To complement the answers already posted, here are some SEDE queries. (SEDE queries have the advantage that they can be run by any user - and they also can be easily run on other sites. And also if we run those queries at some future date, we get an updated information. On the other hand, site analytics contain also some information which isn't available SEDE - for example page views or visits.)
I should include the usual caveat that SEDE is only updated once a week. You can also notice that it is possible to change the parameters with start and end date in the queries below. (I have chosen the startpoint in November - so that it is easier to compare the graphs with the ones that have already been posted.)
Here are some examples of queries which could (very roughly) correspond to some measure of activity on a Stack Exchange site.
- Number of posts/questions/answers per week - including the deleted posts
- If you'd prefer grouping posts by month rather than by week, some of the queries I posted here could be used: Does the number of answers really drop over years? For example, here are the numbers including the deleted posts and excluding them
- Number of posts/questions/answers per week (Of course, if we exclude deleted posts, the results are skewed a bit in favor of the more recent dates.)
- Number of upvotes/downvotes per week between two dates
- Number of edits per week
- Since they were mentioned in the question, let's include also number of new users per week. However, I am not sure this gives any useful information. If we check a larger data range (per week, per month) we see several months in 2021 with lost of new users - compared to that, numbers of new users in other weeks/months are negligible.
Number of posts
Specifically, if we look at the first query - with the number of posts - we get the following graph. (It would probably be good to update the picture a few weeks later - to see how the trends change after that.)

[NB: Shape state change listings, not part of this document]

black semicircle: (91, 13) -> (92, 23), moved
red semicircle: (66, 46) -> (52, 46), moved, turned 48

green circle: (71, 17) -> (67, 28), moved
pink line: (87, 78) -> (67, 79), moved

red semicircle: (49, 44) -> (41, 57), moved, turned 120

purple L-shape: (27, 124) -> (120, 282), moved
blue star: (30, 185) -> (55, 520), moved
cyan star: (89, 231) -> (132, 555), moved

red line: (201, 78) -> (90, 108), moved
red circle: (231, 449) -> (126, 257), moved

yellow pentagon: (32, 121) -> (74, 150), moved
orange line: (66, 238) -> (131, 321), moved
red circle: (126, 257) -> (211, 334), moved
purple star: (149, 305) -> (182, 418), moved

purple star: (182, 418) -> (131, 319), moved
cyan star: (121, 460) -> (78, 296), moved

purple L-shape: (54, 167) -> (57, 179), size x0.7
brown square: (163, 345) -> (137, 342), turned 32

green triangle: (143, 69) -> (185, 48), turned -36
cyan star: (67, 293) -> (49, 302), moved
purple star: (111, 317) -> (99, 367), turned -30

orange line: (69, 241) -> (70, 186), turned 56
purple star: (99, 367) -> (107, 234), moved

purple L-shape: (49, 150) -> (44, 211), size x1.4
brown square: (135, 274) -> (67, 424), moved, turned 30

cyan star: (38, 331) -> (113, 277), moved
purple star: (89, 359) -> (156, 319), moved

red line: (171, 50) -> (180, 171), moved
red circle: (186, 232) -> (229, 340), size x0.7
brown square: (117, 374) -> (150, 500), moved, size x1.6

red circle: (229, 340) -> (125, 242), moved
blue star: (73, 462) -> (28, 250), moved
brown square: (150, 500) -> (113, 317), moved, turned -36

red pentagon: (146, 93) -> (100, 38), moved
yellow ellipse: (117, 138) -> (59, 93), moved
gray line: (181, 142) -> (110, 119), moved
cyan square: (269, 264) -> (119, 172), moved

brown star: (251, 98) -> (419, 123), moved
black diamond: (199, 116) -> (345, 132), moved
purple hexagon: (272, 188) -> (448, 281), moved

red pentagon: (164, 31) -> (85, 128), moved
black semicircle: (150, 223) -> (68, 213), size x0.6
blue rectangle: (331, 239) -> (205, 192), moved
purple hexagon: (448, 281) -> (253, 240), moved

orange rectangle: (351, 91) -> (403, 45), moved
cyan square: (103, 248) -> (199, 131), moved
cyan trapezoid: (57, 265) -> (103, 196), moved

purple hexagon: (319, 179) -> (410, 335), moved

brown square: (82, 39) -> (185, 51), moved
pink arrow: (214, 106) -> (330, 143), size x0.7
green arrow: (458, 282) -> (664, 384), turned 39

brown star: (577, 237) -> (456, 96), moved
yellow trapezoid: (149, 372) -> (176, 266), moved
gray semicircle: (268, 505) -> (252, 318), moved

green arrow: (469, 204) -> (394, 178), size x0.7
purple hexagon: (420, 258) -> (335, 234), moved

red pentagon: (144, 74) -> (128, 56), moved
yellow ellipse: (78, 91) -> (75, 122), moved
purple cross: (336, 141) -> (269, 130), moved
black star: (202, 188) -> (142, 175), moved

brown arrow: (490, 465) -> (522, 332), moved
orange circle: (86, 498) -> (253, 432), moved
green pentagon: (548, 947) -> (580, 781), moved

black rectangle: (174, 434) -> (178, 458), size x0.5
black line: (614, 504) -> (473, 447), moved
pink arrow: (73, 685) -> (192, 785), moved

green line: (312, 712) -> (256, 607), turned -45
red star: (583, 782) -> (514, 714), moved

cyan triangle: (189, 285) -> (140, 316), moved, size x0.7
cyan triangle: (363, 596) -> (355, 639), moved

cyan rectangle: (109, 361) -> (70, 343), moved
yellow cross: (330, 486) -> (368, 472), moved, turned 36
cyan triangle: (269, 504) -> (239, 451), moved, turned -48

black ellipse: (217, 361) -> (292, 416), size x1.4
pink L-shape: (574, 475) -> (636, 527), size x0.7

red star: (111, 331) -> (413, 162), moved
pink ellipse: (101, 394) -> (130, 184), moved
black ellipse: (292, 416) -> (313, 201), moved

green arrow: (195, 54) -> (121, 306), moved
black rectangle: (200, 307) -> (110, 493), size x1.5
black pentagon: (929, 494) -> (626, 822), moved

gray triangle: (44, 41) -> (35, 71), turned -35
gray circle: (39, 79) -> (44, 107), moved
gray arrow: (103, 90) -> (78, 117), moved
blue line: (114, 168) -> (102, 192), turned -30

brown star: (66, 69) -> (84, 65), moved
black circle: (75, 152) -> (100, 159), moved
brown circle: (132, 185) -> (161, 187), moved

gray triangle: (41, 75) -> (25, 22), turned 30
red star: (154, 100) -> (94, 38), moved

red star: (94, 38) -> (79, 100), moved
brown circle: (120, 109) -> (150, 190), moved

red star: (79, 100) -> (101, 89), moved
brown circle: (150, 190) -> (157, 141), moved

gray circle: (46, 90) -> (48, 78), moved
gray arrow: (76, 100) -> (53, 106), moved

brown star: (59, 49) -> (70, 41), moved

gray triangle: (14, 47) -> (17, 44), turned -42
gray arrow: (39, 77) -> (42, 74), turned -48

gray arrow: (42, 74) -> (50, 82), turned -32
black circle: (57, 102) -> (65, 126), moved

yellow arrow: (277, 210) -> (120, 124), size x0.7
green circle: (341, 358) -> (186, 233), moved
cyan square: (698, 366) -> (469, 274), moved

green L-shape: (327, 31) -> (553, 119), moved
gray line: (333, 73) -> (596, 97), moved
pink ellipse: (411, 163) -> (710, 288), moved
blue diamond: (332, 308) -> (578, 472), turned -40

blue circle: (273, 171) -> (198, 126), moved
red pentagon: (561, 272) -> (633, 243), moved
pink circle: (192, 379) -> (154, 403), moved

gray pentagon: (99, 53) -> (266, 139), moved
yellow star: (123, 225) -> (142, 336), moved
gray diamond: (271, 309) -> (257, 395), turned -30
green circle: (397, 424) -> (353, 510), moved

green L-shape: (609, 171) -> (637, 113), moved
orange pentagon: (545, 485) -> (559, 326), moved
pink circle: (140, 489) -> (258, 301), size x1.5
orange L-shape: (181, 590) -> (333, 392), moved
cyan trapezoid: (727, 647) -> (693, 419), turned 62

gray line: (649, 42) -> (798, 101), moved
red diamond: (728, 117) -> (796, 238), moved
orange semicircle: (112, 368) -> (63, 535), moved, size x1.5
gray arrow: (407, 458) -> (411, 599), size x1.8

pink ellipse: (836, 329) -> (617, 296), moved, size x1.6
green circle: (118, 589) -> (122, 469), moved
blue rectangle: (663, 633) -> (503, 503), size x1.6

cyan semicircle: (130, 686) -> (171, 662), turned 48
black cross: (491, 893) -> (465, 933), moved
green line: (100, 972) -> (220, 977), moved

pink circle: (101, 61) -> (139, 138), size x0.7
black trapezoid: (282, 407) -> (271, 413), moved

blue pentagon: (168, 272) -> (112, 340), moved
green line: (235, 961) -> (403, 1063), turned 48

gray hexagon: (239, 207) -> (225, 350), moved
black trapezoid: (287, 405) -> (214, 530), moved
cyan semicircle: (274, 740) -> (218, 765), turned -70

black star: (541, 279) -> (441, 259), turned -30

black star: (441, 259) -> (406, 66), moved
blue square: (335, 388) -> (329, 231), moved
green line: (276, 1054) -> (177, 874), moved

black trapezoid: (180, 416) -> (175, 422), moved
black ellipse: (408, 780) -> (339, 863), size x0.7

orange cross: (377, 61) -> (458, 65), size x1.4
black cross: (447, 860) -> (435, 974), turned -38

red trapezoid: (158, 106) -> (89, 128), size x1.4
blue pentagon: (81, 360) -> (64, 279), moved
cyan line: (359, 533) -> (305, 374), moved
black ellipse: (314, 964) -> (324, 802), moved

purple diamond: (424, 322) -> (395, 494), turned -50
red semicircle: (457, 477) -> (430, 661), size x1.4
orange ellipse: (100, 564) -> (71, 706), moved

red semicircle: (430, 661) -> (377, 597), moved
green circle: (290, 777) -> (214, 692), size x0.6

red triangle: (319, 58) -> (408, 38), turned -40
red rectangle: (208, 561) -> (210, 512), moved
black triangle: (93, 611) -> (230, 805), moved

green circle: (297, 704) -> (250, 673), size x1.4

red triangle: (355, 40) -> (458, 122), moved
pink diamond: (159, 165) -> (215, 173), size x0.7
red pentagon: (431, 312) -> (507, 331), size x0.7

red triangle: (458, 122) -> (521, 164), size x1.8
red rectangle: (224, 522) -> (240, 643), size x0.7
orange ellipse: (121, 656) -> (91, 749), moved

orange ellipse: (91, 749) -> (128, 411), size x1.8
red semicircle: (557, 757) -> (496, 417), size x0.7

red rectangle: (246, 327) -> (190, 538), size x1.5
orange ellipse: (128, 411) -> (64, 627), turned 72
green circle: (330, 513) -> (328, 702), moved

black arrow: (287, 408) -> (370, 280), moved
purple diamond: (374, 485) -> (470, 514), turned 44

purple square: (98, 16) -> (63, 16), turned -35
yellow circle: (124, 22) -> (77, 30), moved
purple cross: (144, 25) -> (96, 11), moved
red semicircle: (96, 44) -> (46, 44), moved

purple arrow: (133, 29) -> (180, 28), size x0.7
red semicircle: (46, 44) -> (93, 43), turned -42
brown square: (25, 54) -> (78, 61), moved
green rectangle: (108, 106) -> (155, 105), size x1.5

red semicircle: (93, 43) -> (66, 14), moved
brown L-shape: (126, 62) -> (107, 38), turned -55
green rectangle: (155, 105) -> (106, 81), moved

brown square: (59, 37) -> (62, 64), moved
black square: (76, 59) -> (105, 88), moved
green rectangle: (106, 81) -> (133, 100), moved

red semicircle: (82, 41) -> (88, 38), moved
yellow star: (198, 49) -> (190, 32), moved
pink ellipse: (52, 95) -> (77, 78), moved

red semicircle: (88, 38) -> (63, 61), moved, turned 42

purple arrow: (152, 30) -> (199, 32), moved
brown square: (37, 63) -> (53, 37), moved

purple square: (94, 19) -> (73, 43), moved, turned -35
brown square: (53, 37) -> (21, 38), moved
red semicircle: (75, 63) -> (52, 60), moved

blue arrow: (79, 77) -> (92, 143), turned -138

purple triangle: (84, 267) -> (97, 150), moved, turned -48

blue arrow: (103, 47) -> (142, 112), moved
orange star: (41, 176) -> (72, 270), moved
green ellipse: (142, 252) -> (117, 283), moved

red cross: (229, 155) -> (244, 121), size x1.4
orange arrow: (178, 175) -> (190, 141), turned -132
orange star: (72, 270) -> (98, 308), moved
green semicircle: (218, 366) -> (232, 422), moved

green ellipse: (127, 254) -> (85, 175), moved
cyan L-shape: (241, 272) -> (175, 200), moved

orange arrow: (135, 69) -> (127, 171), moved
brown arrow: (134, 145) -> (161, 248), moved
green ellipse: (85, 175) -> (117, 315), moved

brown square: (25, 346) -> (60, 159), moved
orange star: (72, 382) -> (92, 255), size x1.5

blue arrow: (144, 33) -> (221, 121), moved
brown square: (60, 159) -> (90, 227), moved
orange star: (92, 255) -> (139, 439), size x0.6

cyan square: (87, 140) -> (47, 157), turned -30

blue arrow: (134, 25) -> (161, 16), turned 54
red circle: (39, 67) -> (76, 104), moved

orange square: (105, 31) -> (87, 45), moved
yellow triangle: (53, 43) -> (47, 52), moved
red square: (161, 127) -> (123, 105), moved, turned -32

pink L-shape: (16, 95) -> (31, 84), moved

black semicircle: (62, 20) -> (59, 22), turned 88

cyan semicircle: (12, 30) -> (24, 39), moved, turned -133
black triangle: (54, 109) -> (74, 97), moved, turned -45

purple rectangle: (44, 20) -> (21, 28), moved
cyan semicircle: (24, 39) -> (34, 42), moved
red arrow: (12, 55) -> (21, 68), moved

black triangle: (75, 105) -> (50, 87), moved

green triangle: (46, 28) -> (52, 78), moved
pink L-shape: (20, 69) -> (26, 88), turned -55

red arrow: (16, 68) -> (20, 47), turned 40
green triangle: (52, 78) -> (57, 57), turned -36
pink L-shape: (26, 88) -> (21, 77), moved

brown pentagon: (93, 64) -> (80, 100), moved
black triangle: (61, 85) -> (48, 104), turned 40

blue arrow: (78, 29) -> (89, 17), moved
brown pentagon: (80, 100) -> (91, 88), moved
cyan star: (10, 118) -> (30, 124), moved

We can also run a similar query counting posts in the whole network. This is what it looks like at the moment:
We can also check how the similar stats evolves on some other sites - for example, StackOverflow Mathematics, Physics, Computer Science or Academia. (Of course, if a site has generally low activity, random fluctuations can be significant enough to overshadow some general trends. For example, you can try Math Educators or this meta.) Of course, there are sites where you'd expect increase of posts, such as Politics or Skeptics, perhaps even sites such as Law or History.